**Problem description:**
Using the records below, write out only the lines from the line containing "Ver ficha >>" up to and including the line containing "con disabilità", exactly, with no pictures.

Start of Exercise materials

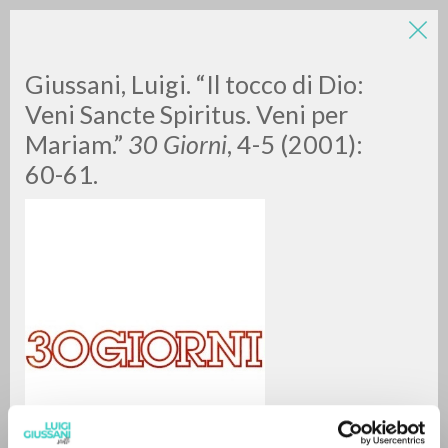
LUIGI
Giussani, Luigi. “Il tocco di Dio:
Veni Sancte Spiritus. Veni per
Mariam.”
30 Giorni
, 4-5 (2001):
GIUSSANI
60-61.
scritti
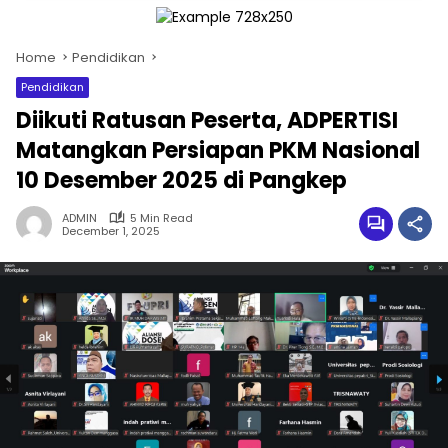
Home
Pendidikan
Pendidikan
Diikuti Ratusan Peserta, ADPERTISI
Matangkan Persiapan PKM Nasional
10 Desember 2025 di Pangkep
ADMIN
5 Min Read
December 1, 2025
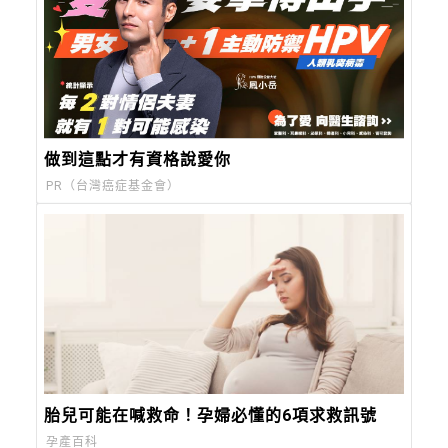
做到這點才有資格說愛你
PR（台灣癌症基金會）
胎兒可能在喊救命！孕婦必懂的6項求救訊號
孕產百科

End of Exercise materials
Start of Exercise materials

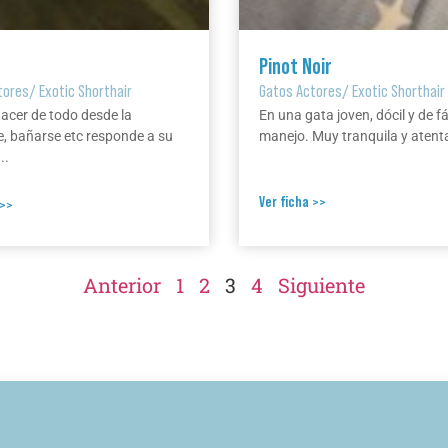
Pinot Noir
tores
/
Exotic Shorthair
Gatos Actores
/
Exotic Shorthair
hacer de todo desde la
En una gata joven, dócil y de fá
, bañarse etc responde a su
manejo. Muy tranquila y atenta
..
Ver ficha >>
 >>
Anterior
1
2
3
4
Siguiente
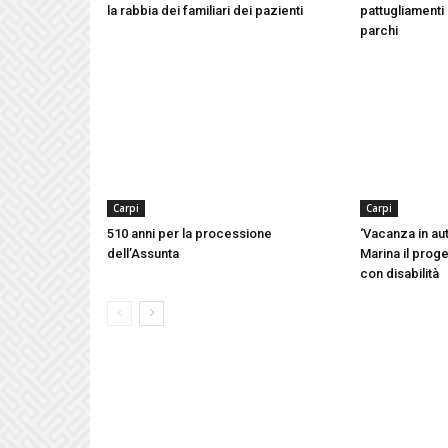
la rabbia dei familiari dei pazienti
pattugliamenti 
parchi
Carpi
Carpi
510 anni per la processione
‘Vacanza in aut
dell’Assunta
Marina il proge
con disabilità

End of Exercise materials

**Written solution:**
Ver ficha >>
 >>
Anterior
1
2
3
4
Siguiente
la rabbia dei familiari dei pazienti
pattugliamenti 
parchi
Carpi
Carpi
510 anni per la processione
‘Vacanza in aut
dell’Assunta
Marina il proge
con disabilità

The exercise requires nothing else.